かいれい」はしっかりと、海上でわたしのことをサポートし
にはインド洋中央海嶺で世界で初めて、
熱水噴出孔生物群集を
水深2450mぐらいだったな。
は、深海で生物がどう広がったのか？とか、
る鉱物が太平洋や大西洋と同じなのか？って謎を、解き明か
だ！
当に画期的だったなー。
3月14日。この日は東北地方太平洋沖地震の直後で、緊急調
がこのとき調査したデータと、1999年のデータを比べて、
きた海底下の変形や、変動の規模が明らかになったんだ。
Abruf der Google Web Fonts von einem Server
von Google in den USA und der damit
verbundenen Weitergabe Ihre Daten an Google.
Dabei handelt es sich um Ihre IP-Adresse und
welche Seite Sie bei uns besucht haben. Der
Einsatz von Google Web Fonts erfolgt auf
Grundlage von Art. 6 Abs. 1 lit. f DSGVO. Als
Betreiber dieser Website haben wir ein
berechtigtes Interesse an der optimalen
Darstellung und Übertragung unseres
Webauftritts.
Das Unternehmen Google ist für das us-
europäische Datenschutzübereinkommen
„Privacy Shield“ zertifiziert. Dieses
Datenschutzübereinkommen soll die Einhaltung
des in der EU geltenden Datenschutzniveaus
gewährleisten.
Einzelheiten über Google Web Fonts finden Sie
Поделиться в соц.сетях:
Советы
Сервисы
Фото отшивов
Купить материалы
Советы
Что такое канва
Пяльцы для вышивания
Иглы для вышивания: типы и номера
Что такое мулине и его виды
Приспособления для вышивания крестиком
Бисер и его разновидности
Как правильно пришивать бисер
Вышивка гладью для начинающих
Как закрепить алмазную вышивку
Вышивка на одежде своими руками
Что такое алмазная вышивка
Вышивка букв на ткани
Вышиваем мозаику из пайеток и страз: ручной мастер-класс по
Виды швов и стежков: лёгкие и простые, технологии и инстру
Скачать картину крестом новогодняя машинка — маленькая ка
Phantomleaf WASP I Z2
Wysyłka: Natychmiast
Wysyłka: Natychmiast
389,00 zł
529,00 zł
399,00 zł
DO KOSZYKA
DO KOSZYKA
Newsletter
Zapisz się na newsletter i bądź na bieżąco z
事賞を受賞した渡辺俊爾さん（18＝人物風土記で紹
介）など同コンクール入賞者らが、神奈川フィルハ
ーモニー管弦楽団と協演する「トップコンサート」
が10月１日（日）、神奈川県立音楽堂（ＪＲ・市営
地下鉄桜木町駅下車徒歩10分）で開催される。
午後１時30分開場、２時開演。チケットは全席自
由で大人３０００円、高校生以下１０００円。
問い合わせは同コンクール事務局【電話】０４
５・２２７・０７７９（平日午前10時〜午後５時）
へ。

________________________________________

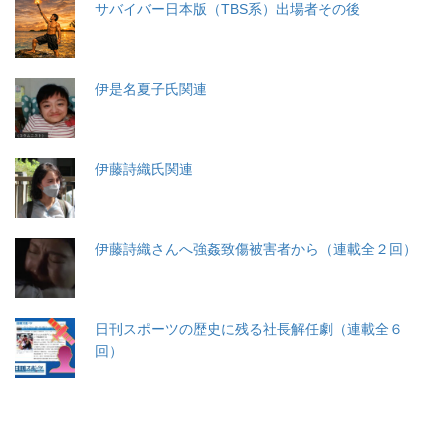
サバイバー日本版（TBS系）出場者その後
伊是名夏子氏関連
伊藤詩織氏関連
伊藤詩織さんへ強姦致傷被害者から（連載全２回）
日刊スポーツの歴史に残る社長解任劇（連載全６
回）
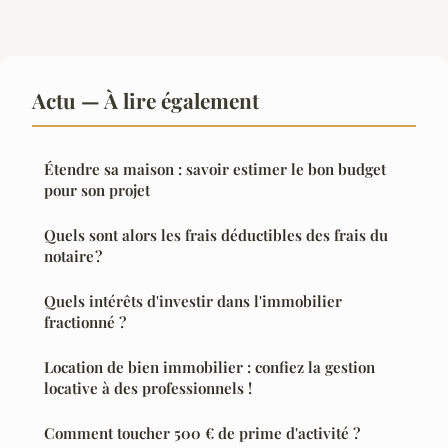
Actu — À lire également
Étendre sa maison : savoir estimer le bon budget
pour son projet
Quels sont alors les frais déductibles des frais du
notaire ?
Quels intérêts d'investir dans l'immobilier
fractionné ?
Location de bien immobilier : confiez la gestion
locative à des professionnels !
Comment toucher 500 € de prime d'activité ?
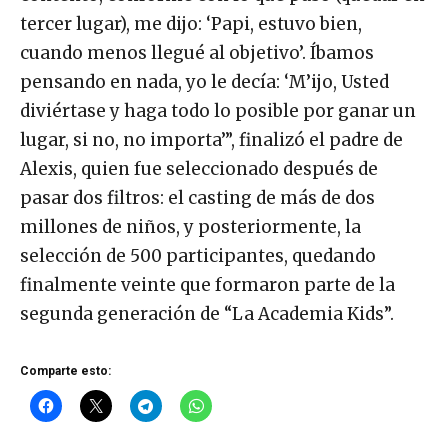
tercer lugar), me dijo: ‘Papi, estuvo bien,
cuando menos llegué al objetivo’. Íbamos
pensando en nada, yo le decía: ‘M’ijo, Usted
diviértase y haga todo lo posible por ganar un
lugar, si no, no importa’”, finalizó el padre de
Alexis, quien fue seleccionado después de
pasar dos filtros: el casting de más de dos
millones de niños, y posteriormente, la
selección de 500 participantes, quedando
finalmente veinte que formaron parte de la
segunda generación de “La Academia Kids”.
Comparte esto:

________________________________________

* _WORK ORDER_
Search the material for "bien" and copy each matching line.

* _TASK RESULT_
Location de bien immobilier : confiez la gestion
tercer lugar), me dijo: ‘Papi, estuvo bien,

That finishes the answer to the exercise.